Top Tips To Clean Oil Paint Brushes

I’m passionate about painting, particularly with oil paint. What I’m not passionate about is the cleanup. So always searching for a time effective solution, let me share with you my top tips to clean oil paint brushes.

At the end of a long day, the last thing anyone feels like doing is cleaning a plethora of oil clogged brushes. However, as I mature as an artist and ease into a rhythm with my painting, I’m also beginning to take pride in caring for my paint brushes and tools and enjoying developing my home studio.

Tidying up and cleaning can be a very useful time to reflect on the days painting session. It’s often a common thing new artists omit from their practice.

I try to keep the use of solvents to an absolute minimum but when necessary I use either Gamblin Gamsol or Jacksons Shellsol T. You can choose to use these for cleaning your brushes but I’ve found that in the long term it can take its toll on the lifespan and condition of the bristles.

If you’re continuing the same painting with the same colours within a couple of days freeze your brushes!!

Yep, you read right! Wrap them in cling film, tin foil or in a food bag and stick them in the freezer. The cold temperatures slow down the oxidation of the oil paint keeping them fresh for a few days.  Just remember to pop them out of the freezer 10 minutes or so before you need to use them so they can come back to room temperature and be pliable again.

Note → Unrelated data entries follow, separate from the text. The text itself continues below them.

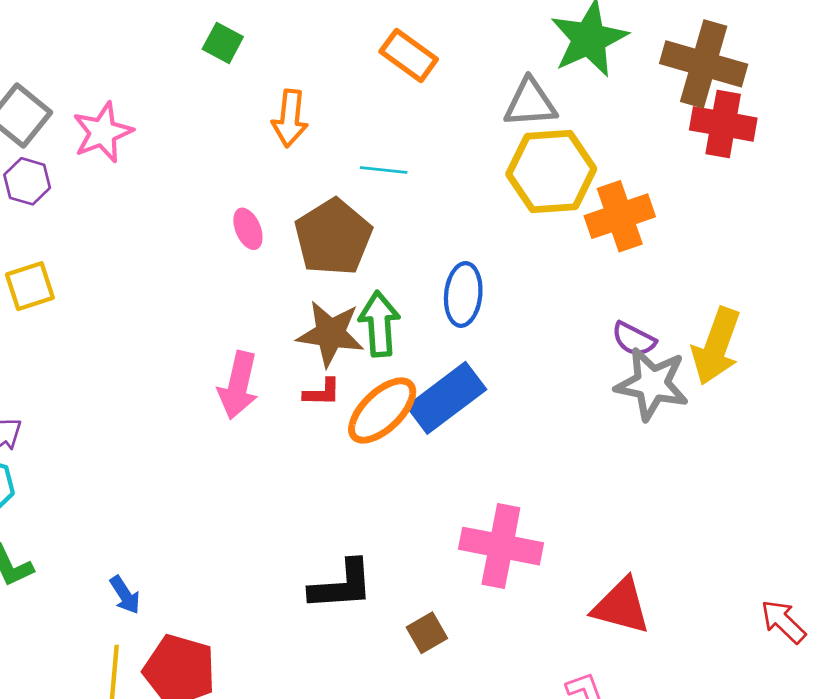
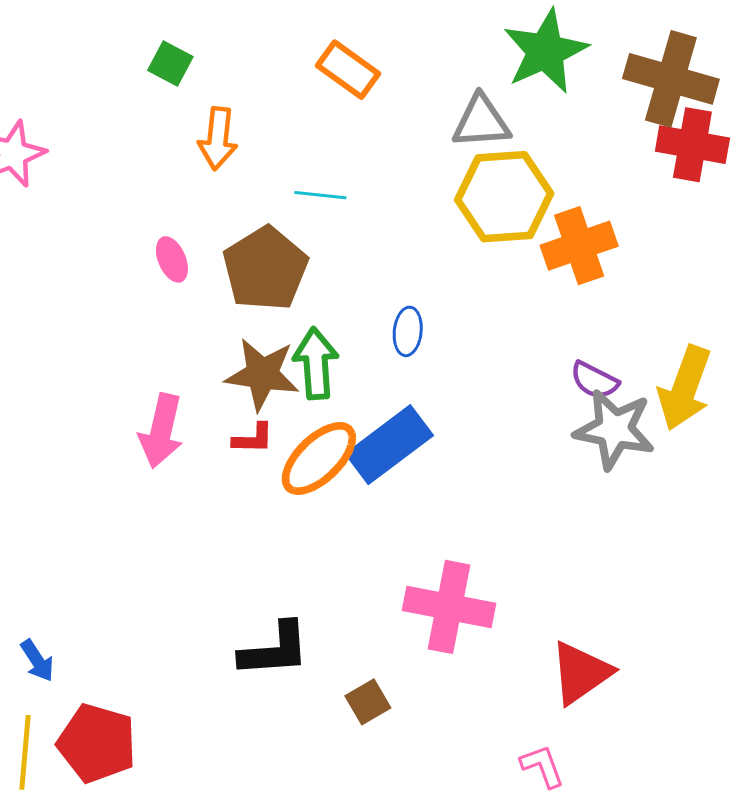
green square: (223, 43) -> (170, 64), moved
blue ellipse: (463, 294) -> (408, 331), size x0.7
red triangle: (621, 606) -> (581, 673), turned -50

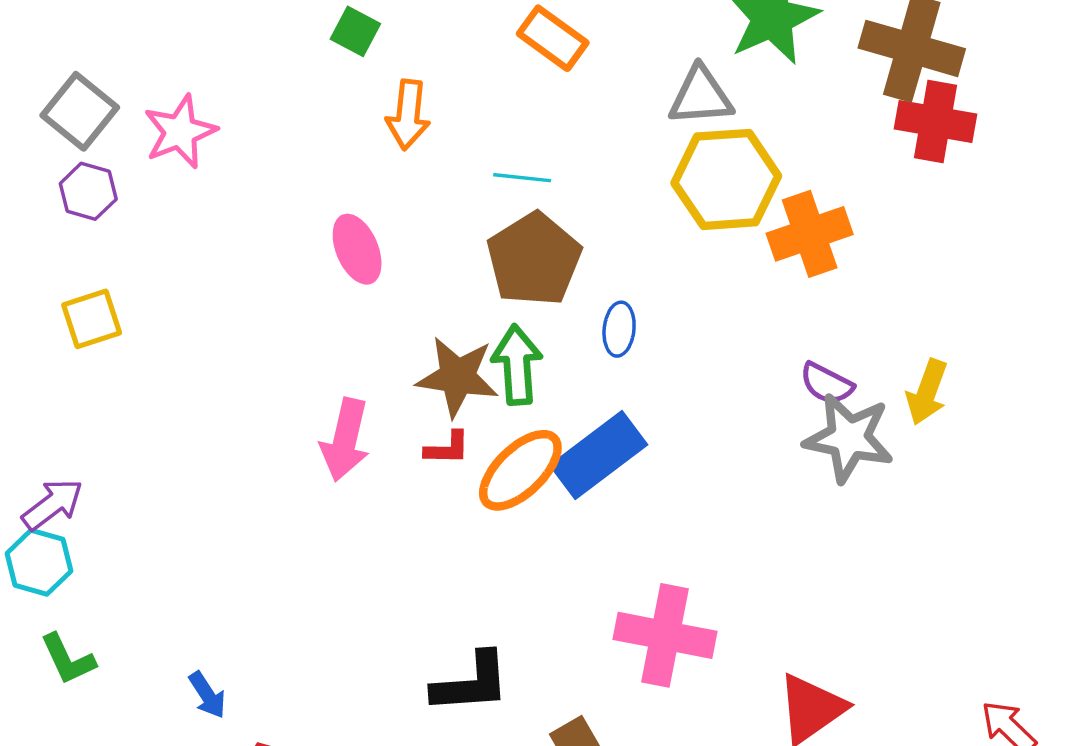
pink ellipse: (172, 259) -> (357, 249), size x1.4
brown pentagon: (265, 269) -> (534, 259), moved
yellow arrow: (685, 388) -> (927, 392), size x0.7

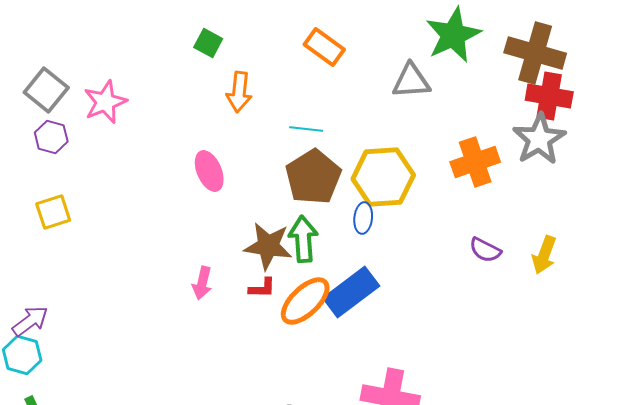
yellow hexagon: (726, 179) -> (383, 177), moved
gray star: (849, 438) -> (539, 139), moved, turned 30
pink arrow: (345, 440) -> (202, 283), size x0.7

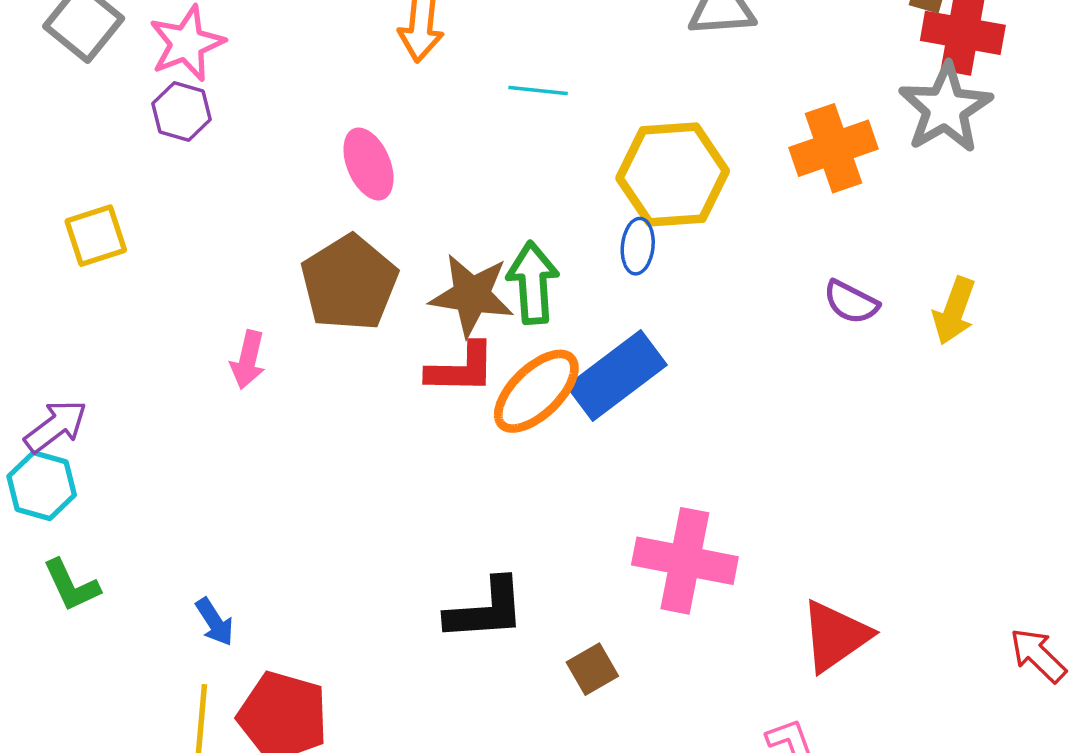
purple hexagon: (51, 137) -> (181, 112), moved
brown pentagon: (313, 177) -> (349, 283), moved
pink arrow: (202, 283) -> (248, 360), moved
red L-shape: (262, 288) -> (461, 369), size x1.5

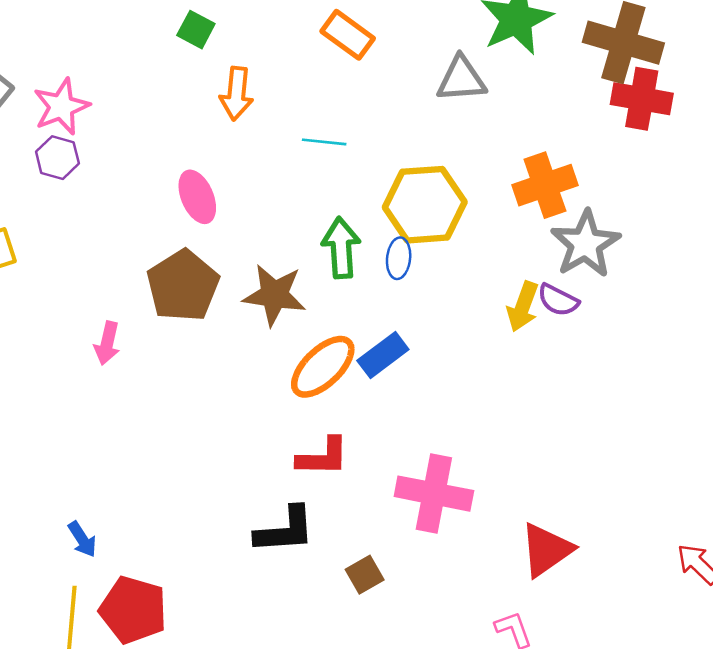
gray star: (945, 108) -> (586, 244), moved
green arrow: (533, 283) -> (341, 248), moved
yellow arrow: (954, 311) -> (523, 307), moved
red L-shape: (461, 369) -> (323, 457), moved
blue rectangle: (617, 376) -> (383, 355), size x0.7

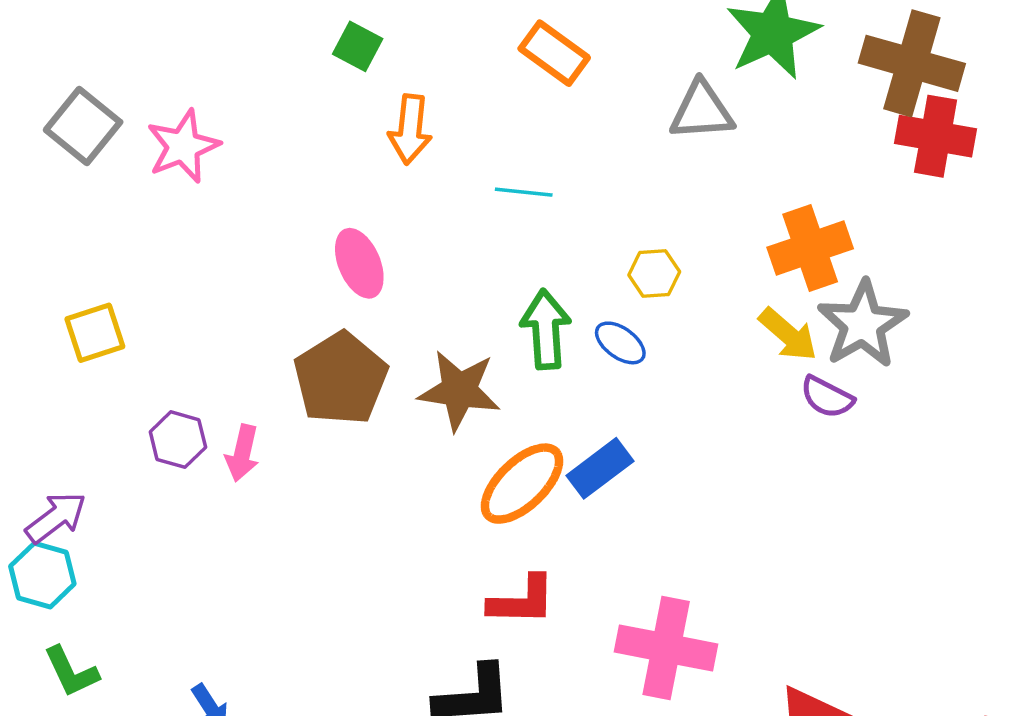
purple hexagon: (57, 158) -> (178, 440), moved
yellow hexagon: (425, 205) -> (654, 273), size x0.5
blue ellipse: (399, 258) -> (620, 343), turned -60
yellow arrow: (523, 307) -> (788, 334), moved, turned -69

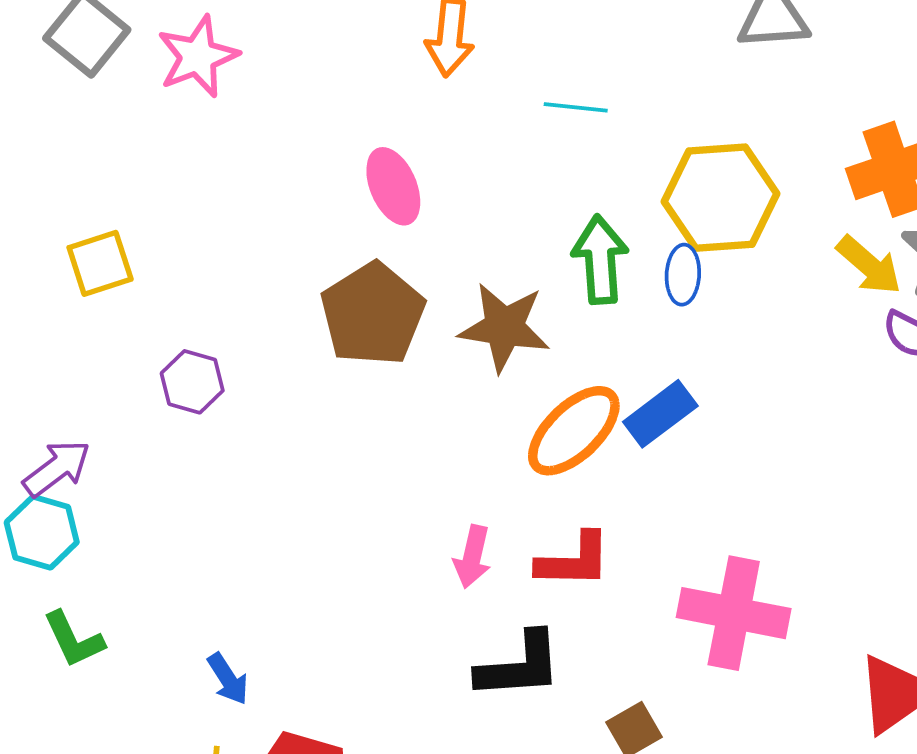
yellow hexagon: (654, 273) -> (720, 198), size x2.0
blue ellipse: (620, 343) -> (683, 275), turned 57
pink arrow: (242, 453) -> (472, 557), moved

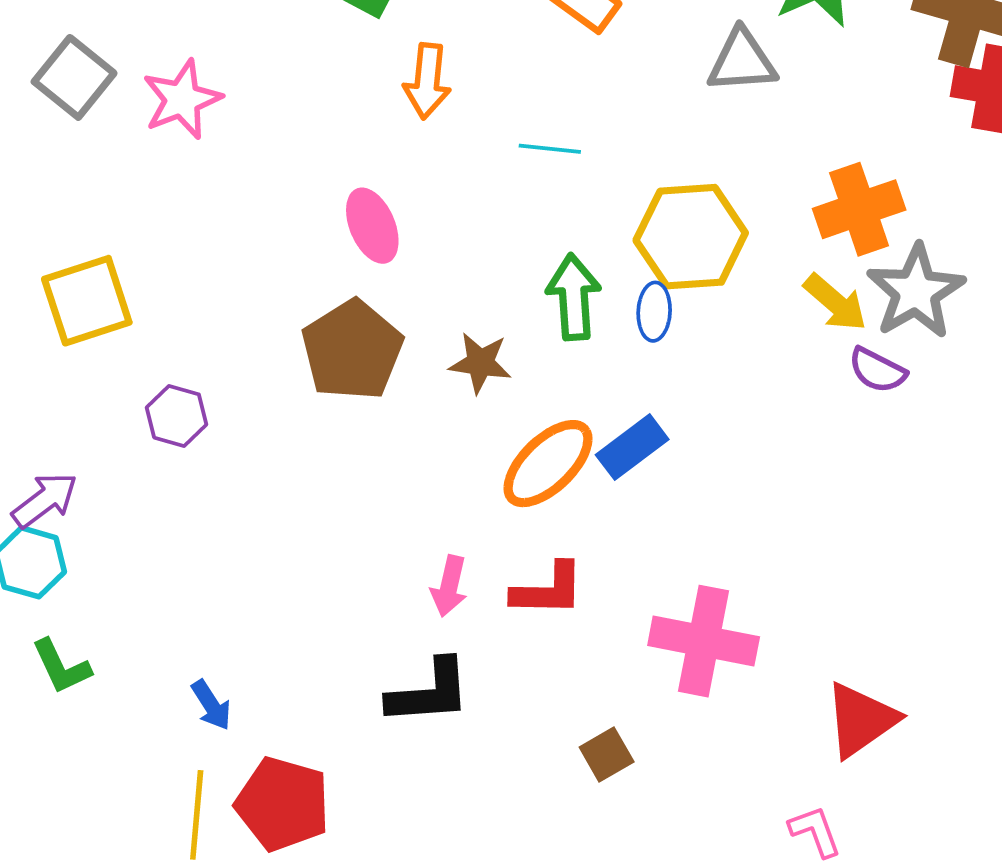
yellow square: (100, 263) -> (87, 301), size x1.4
brown star: (504, 327) -> (480, 363), size x0.7
black L-shape: (519, 666) -> (429, 692), moved

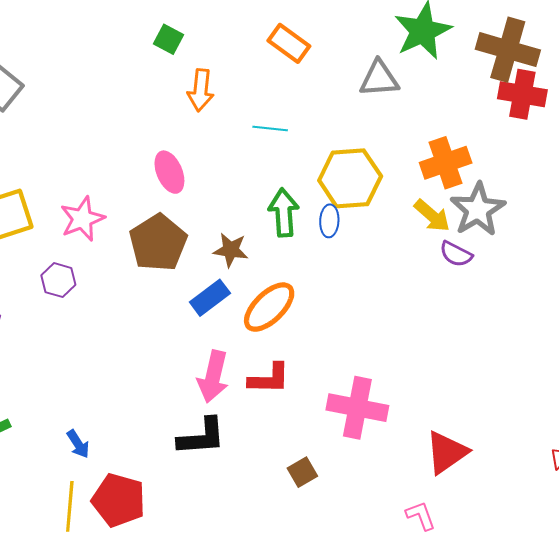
pink star: (182, 99) -> (82, 219), moved
blue rectangle: (632, 447) -> (210, 298), moved
pink arrow: (449, 586) -> (213, 377), size x1.5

So after a bit of trial and error here are my top tips for effective oil paint brush cleaning (solvent free).

Top Tips to Clean Oil Paint Brushes

  • Clean off all excess paint by working down the length of your bristles away from the ferrule, squeeze the remaining paint on to either newspaper, a rag, kitchen towels etc
  • For brushes that are a bit clogged you can use a little linseed or walnut oil to begin softening the paint. I try to keep using solvents to a minimum so if the brushes have any dried paint on I use Turpenoid Natural® which is very effective.
  • If your brushes only have wet paint on them, once you’ve wiped them you can give them a good massage with washing up liquid then rinse them with hand temperature hot water.
  • For the final clean I use either Da Vinci Professional Brush Soap or for my most expensive brushes, I treat them to a final clean in The Masters Brush Cleaner which is an amazing product for both thoroughly cleaning paint out and conditioning your brushes. Because I find it on the pricey side I don’t use it too often, however, it’s important not to skimp on the care of your Sables and Mongoose brushes, they often cost way more than the price of a tub of Masters Brush Cleaner and it does go a long way!
  • Dry your brushes on a paper towel and leave at a slightly raised angle on a dry cloth so that any water that may have got into the ferrule can run out with gravity. (Water in your ferrule will rot the glue and shorten the life of your brush.)